** DATASET RECORDS follows **
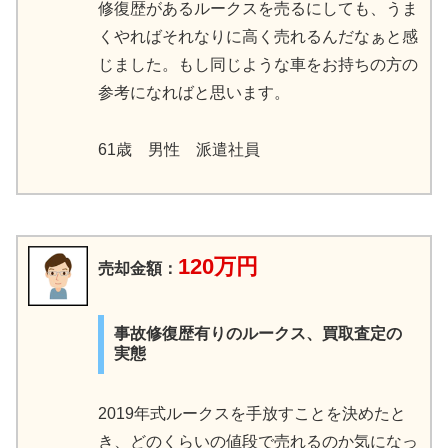
修復歴があるルークスを売るにしても、うま
くやればそれなりに高く売れるんだなぁと感
じました。もし同じような車をお持ちの方の
参考になればと思います。
61歳 男性 派遣社員
120万円
売却金額：
事故修復歴有りのルークス、買取査定の
実態
2019年式ルークスを手放すことを決めたと
き、どのくらいの値段で売れるのか気になっ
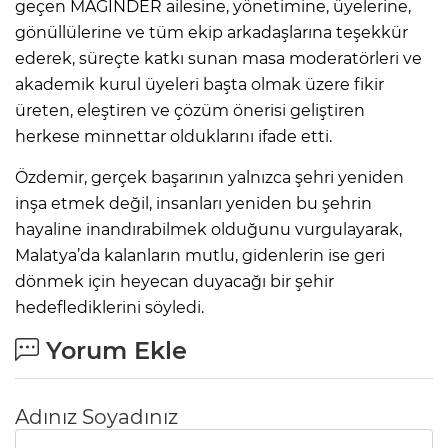
geçen MAGİNDER ailesine, yönetimine, üyelerine,
gönüllülerine ve tüm ekip arkadaşlarına teşekkür
ederek, süreçte katkı sunan masa moderatörleri ve
akademik kurul üyeleri başta olmak üzere fikir
üreten, eleştiren ve çözüm önerisi geliştiren
herkese minnettar olduklarını ifade etti.
Özdemir, gerçek başarının yalnızca şehri yeniden
inşa etmek değil, insanları yeniden bu şehrin
hayaline inandırabilmek olduğunu vurgulayarak,
Malatya’da kalanların mutlu, gidenlerin ise geri
dönmek için heyecan duyacağı bir şehir
hedeflediklerini söyledi.
Yorum Ekle
Adınız Soyadınız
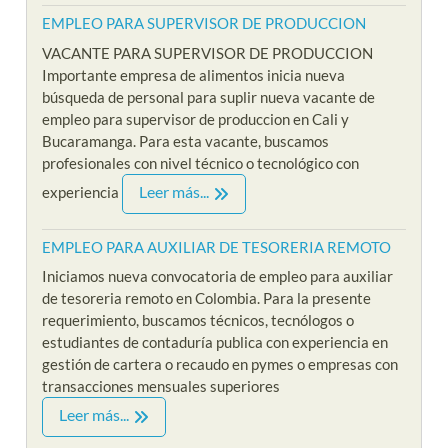
EMPLEO PARA SUPERVISOR DE PRODUCCION
VACANTE PARA SUPERVISOR DE PRODUCCION
Importante empresa de alimentos inicia nueva
búsqueda de personal para suplir nueva vacante de
empleo para supervisor de produccion en Cali y
Bucaramanga. Para esta vacante, buscamos
profesionales con nivel técnico o tecnológico con
Leer más...
experiencia
EMPLEO PARA AUXILIAR DE TESORERIA REMOTO
Iniciamos nueva convocatoria de empleo para auxiliar
de tesoreria remoto en Colombia. Para la presente
requerimiento, buscamos técnicos, tecnólogos o
estudiantes de contaduría publica con experiencia en
gestión de cartera o recaudo en pymes o empresas con
transacciones mensuales superiores
Leer más...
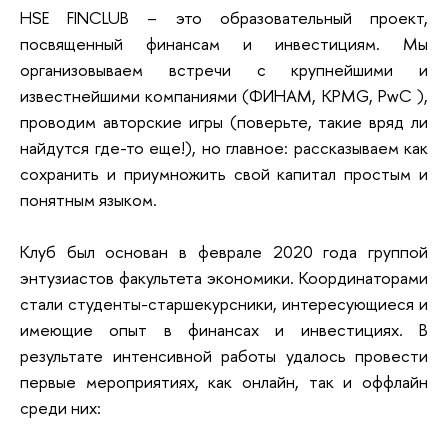
HSE FINCLUB – это образовательный проект,
посвященный финансам и инвестициям. Мы
организовываем встречи с крупнейшими и
известнейшими компаниями (ФИНАМ, KPMG, PwC ),
проводим авторские игры (поверьте, такие вряд ли
найдутся где-то еще!), но главное: рассказываем как
сохранить и приумножить свой капитал простым и
понятным языком.
Клуб был основан в феврале 2020 года группой
энтузиастов факультета экономики. Координаторами
стали студенты-старшекурсники, интересующиеся и
имеющие опыт в финансах и инвестициях. В
результате интенсивной работы удалось провести
первые мероприятиях, как онлайн, так и оффлайн
среди них:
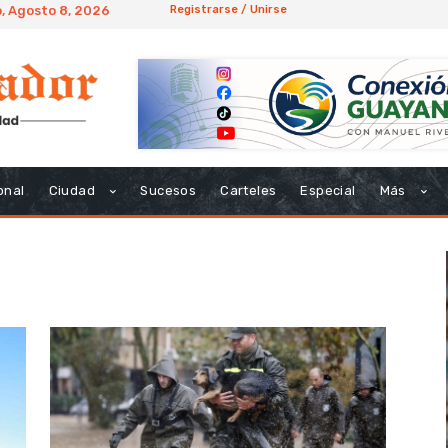
, Agosto 8, 2026
Registrarse / Unirse
onal
Ciudad
Sucesos
Carteles
Especial
Más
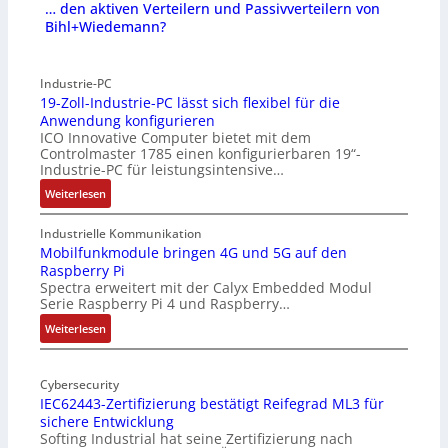
… den aktiven Verteilern und Passivverteilern von
Bihl+Wiedemann?
Industrie-PC
19-Zoll-Industrie-PC lässt sich flexibel für die
Anwendung konfigurieren
ICO Innovative Computer bietet mit dem
Controlmaster 1785 einen konfigurierbaren 19“-
Industrie-PC für leistungsintensive…
:
Weiterlesen
1
9
Industrielle Kommunikation
-
Mobilfunkmodule bringen 4G und 5G auf den
Raspberry Pi
Z
Spectra erweitert mit der Calyx Embedded Modul
o
Serie Raspberry Pi 4 und Raspberry…
l
l
:
Weiterlesen
-
M
I
o
n
Cybersecurity
b
IEC62443-Zertifizierung bestätigt Reifegrad ML3 für
d
i
sichere Entwicklung
u
l
Softing Industrial hat seine Zertifizierung nach
s
f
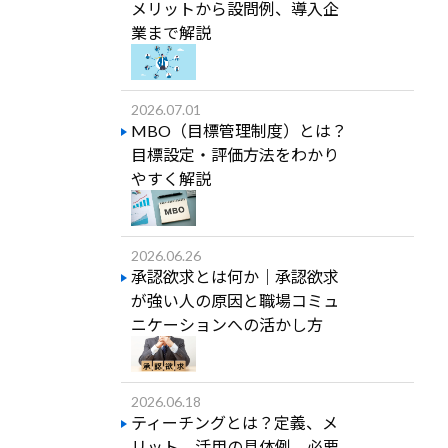
メリットから設問例、導入企
業まで解説
2026.07.01
MBO（目標管理制度）とは？
目標設定・評価方法をわかり
やすく解説
2026.06.26
承認欲求とは何か｜承認欲求
が強い人の原因と職場コミュ
ニケーションへの活かし方
2026.06.18
ティーチングとは？定義、メ
リット、活用の具体例、必要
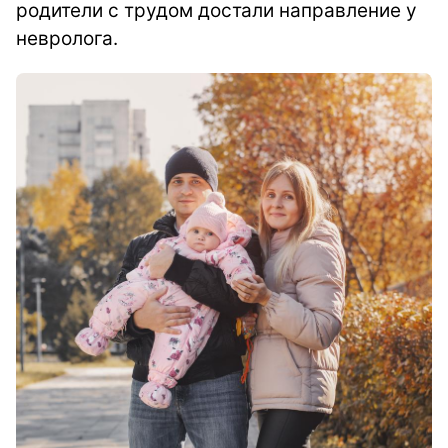
родители с трудом достали направление у
невролога.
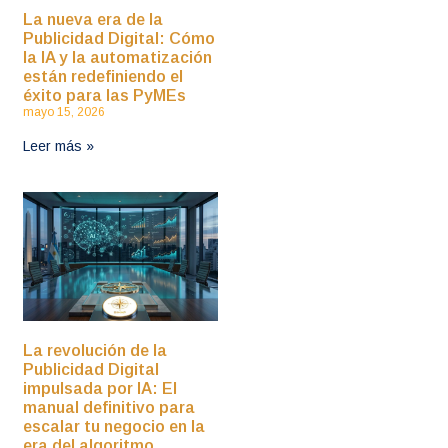
La nueva era de la
Publicidad Digital: Cómo
la IA y la automatización
están redefiniendo el
éxito para las PyMEs
mayo 15, 2026
Leer más »
La revolución de la
Publicidad Digital
impulsada por IA: El
manual definitivo para
escalar tu negocio en la
era del algoritmo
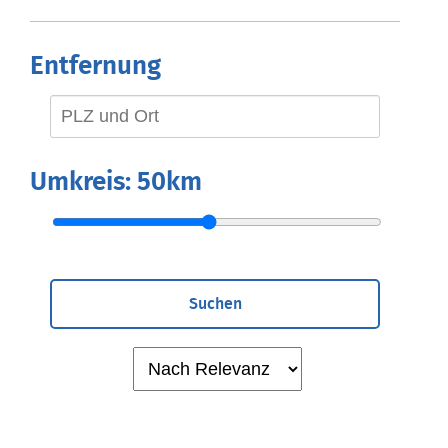
Entfernung
Umkreis:
50km
Suchen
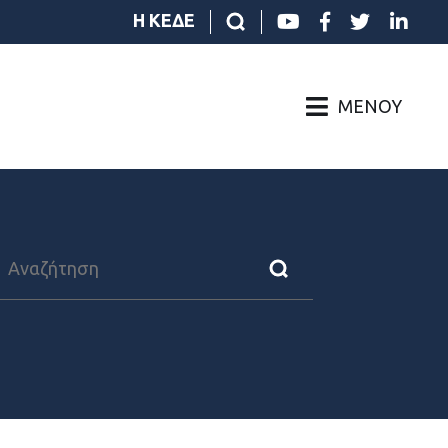
Η ΚΕΔΕ
ΜΕΝΟΎ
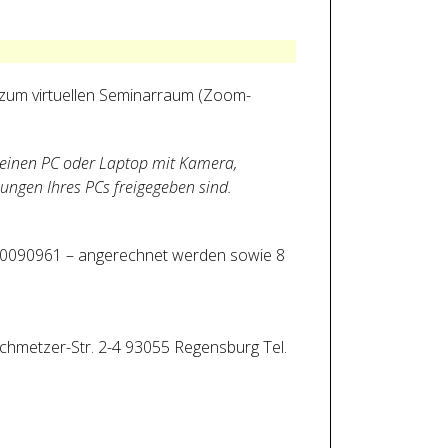
 zum virtuellen Seminarraum (Zoom-
 einen PC oder Laptop mit Kamera,
ungen Ihres PCs freigegeben sind.
: 20090961 – angerechnet werden sowie 8
-Schmetzer-Str. 2-4 93055 Regensburg Tel.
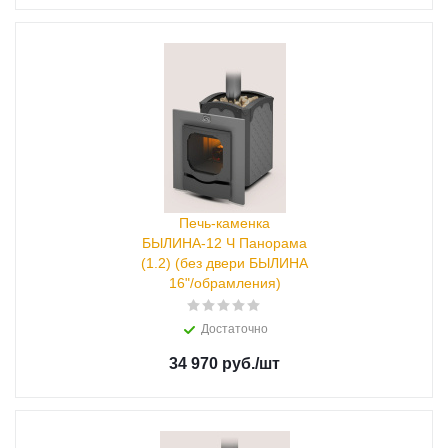
Печь-каменка
БЫЛИНА-12 Ч Панорама
(1.2) (без двери БЫЛИНА
16"/обрамления)
Достаточно
34 970 руб.
/шт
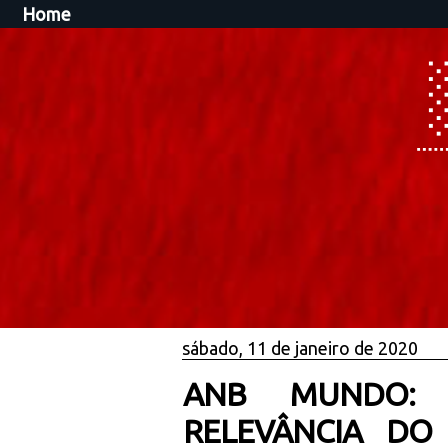
Home
sábado, 11 de janeiro de 2020
ANB MUNDO: E
RELEVÂNCIA DO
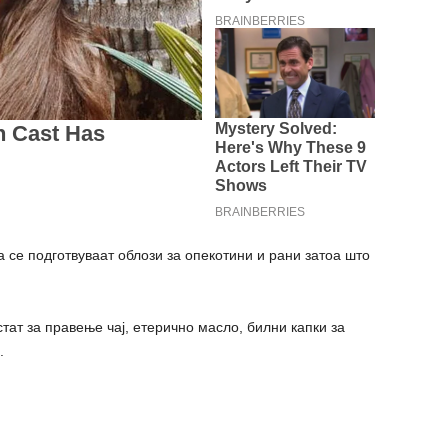
 се подготвуваат облози за опекотини и рани затоа што
тат за правење чај, етерично масло, билни капки за
.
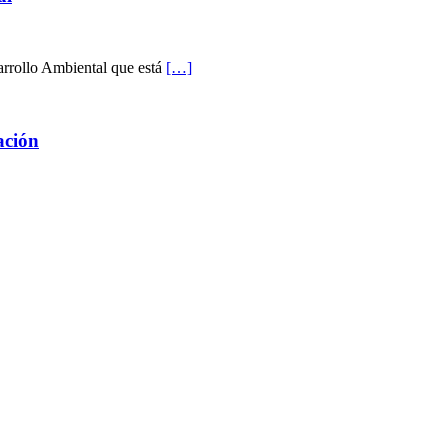
arrollo Ambiental que está
[…]
ación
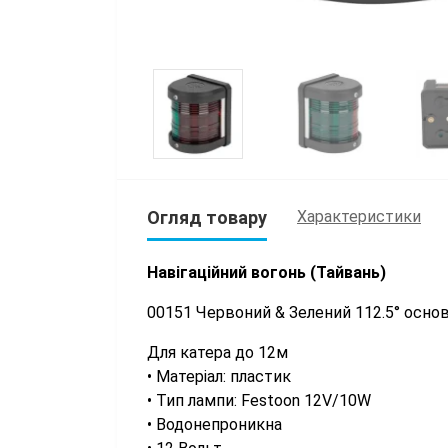
Огляд товару
Характеристики
Навігаційний вогонь (Тайвань)
00151 Червоний & Зелений 112.5° осно
Для катера до 12м
• Матеріал: пластик
• Тип лампи: Festoon 12V/10W
• Водонепроникна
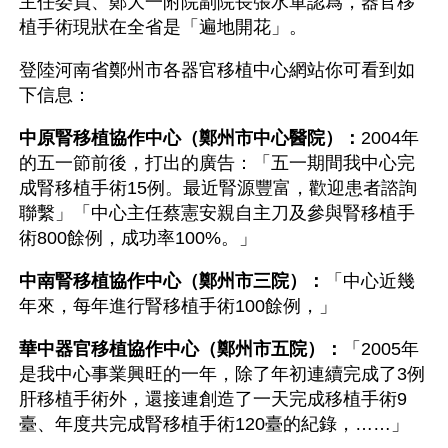
主任委員、鄭大一附院副院長張水軍認爲，器官移
植手術現狀在全省是「遍地開花」。
登陸河南省鄭州市各器官移植中心網站你可看到如
下信息：
中原腎移植協作中心（鄭州市中心醫院）：
2004年
的五一節前後，打出的廣告：「五一期間我中心完
成腎移植手術15例。最近腎源豐富，歡迎患者諮詢
聯繫」「中心主任蔡憲安親自主刀及參與腎移植手
術800餘例，成功率100%。」
中南腎移植協作中心（鄭州市三院）：
「中心近幾
年來，每年進行腎移植手術100餘例，」
華中器官移植協作中心（鄭州市五院）：
「2005年
是我中心事業興旺的一年，除了年初連續完成了3例
肝移植手術外，還接連創造了一天完成移植手術9
臺、年度共完成腎移植手術120臺的紀錄，……」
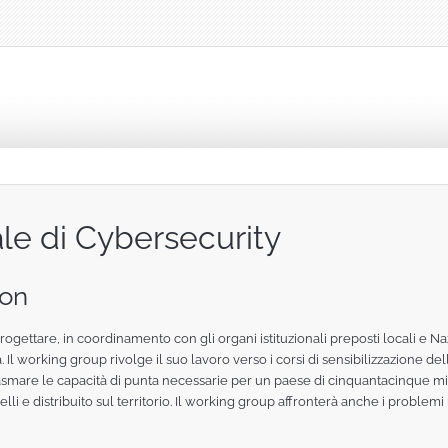
le di Cybersecurity
ion
ettare, in coordinamento con gli organi istituzionali preposti locali e Nazi
l working group rivolge il suo lavoro verso i corsi di sensibilizzazione della
lasmare le capacità di punta necessarie per un paese di cinquantacinque milio
lli e distribuito sul territorio. Il working group affronterà anche i problemi r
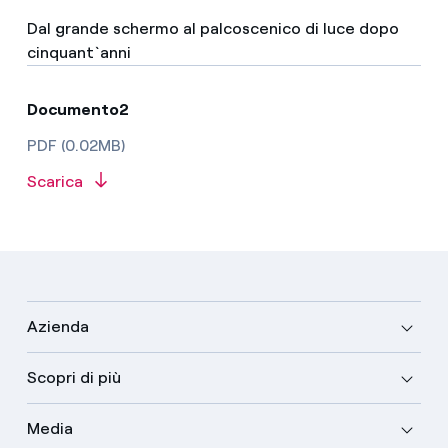
Dal grande schermo al palcoscenico di luce dopo
cinquant`anni
Documento2
PDF (0.02MB)
Scarica
Azienda
Scopri di più
Media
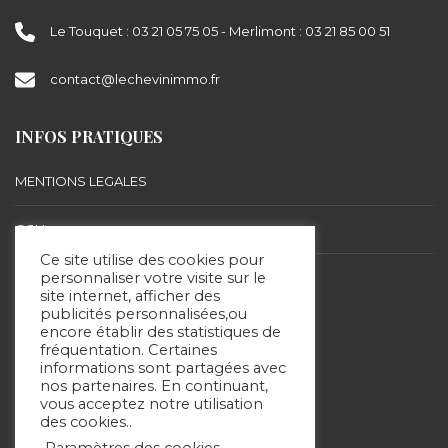
Le Touquet : 03 21 05 75 05 - Merlimont : 03 21 85 00 51
contact@lechevinimmo.fr
INFOS PRATIQUES
MENTIONS LEGALES
CGU
Ce site utilise des cookies pour
personnaliser votre visite sur le
BARÈME D’HONORAIRES
site internet, afficher des
publicités personnalisées,ou
encore établir des statistiques de
SUIVEZ-NOUS
fréquentation. Certaines
informations sont partagées avec
nos partenaires. En continuant,
vous acceptez notre utilisation
des cookies..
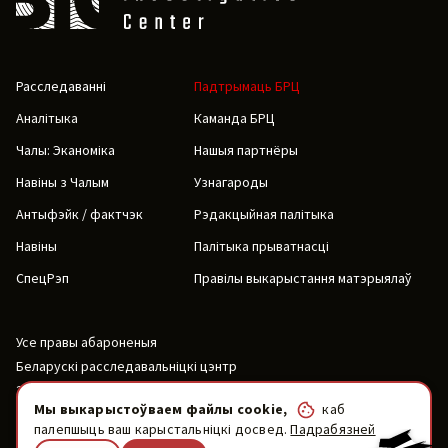
Расследаванні
Падтрымаць БРЦ
Аналітыка
Каманда БРЦ
Чалы: Эканоміка
Нашыя партнёры
Навіны з Чалым
Узнагароды
Антыфэйк / фактчэк
Рэдакцыйная палітыка
Навіны
Палітыка прыватнасці
СпецРэп
Правілы выкарыстання матэрыялаў
Усе правы абароненыя
Беларускі расследавальніцкі цэнтр
2019-2026
Мы выкарыстоўваем файлы cookie,
каб
палепшыць ваш карыстальніцкі досвед.
Падрабязней
Напісаць нам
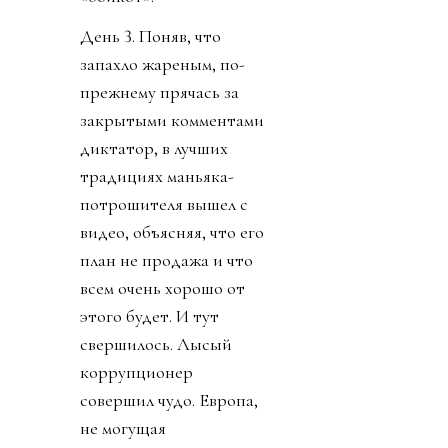
День 3. Поняв, что
запахло жареным, по-
прежнему прячась за
закрытыми комментами
диктатор, в лучших
традициях маньяка-
потрошителя вышел с
видео, объясняя, что его
план не продажа и что
всем очень хорошо от
этого будет. И тут
свершилось. Лысый
коррупционер
совершил чудо. Европа,
не могущая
** End of DATASET RECORDS **
**EXERCISE DETAILS**: For the word "БЫЛИНА", go through the records and show each line that carries it.

**TASK RESULT**:
БЫЛИНА-12 Ч Панорама
(1.2) (без двери БЫЛИНА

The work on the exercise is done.